Да, ученики армейской школы не взращивали плодов, поэтому Додя обчищал сады на соседней Покровке. Что за комиссия, думал Клоп, заправлять мобилизацией в городе, где тебя знают как облупленного! Ты ему слово, а он тебе десять! Разве Додя виноват, что за год войны лучшие штыки полегли на Западном фронте? Вот и мотыляйся с такими рохлями, которым назначено лечь костьми, вот и все дела. Рассади этих заморышей по окопам — получишь только лишние рты, дезертиров, смутьянов и подстрекателей за поражение!
Не далее как на прошлой неделе арестовали Маггида. В своей недавней проповеди ребе назвал великую мировую войну — всемирным бедствием и напомнил пастве слова пророка Исайи, который когда еще заметил, что от этой беды есть лишь одно лекарство: поломать ружья, перелить пушки и распустить солдат. Правда, в Писании сказано, что такое случится, когда придет Машиах, но можно ведь начать с конца, — предложил Маггид, — посмотрим, что последует?
Слава Богу, по ведомству Доди разные вольнодумные штучки не проходят.
Последовал арест Маггида, ибо жизнь сейчас лежит на весах, а свет находится в шатком равновесии. Впрочем, в каталажке опальный мудрец расположился так же вольготно, как бы он себя чувствовал у отца своего на винограднике. Это был заядлый миролюбец, ни разу никому не удавалось первым пожелать ему мира при встрече, даже чужеземцу на рынке.
А с чужаками нынче не церемонятся. Еще ранней весной в «Витебских губернских вестях» вышло постановление, воспрещающее употреблять немецкий язык в общественных местах, а также публичное исполнение рассказов и куплетов на немецком языке.
«Виновные в нарушении настоящего постановления, — нагонял страху на обывателей начальник Двинского военного округа Инженер-Генерал князь Туманов, — подвергнутся денежному взысканию в сумме до трех тысяч рублей или тюремному заключению».
Зря Додя все принимает так близко к сердцу, от чего его только тянет к выпивке. А в городе — шуточное ли дело? — горькая продается исключительно по рецепту врача! Без рецепта отовариваются лишь комендант Витебска с начальником гарнизона, и то не водкой, а столовыми виноградными винами — французским, бессарабским, крымским и кавказским.

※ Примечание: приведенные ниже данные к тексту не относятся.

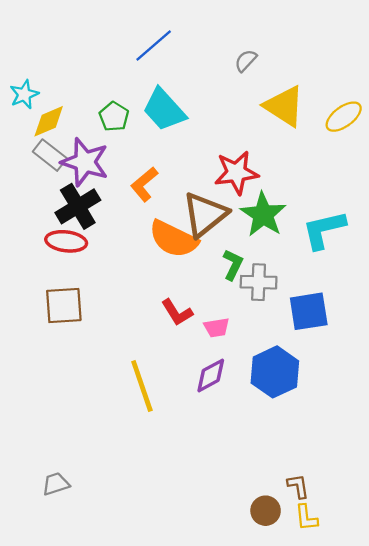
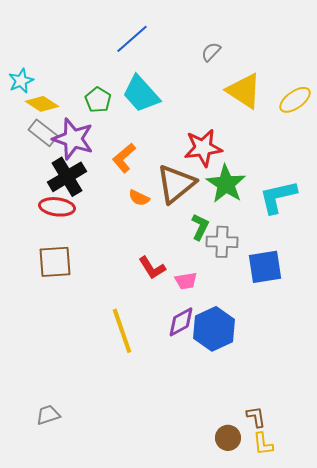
yellow diamond: (49, 121) -> (42, 104), turned 56
orange semicircle: (173, 239) -> (139, 198), moved, size x0.5
blue hexagon: (275, 372) -> (214, 329), moved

Но не таков Додя Клоп, чтобы у него пропали — и корова, и веревка.
В штабе всякие махинации обделывали между собой, вот ему наладился выписывать рецепты штабной невропатолог — военспец по одержимости и беснованиям, начальник призывной медкомиссии, куда и отправили для освидетельствования нашего Филю.
Ни для кого не было секретом, что Филя — горе-вояка. Но призывную комиссию задело за живое, каким это, интересно, образом он так зафиксировал коленный сустав, будто вмонтировал туда железный штырь?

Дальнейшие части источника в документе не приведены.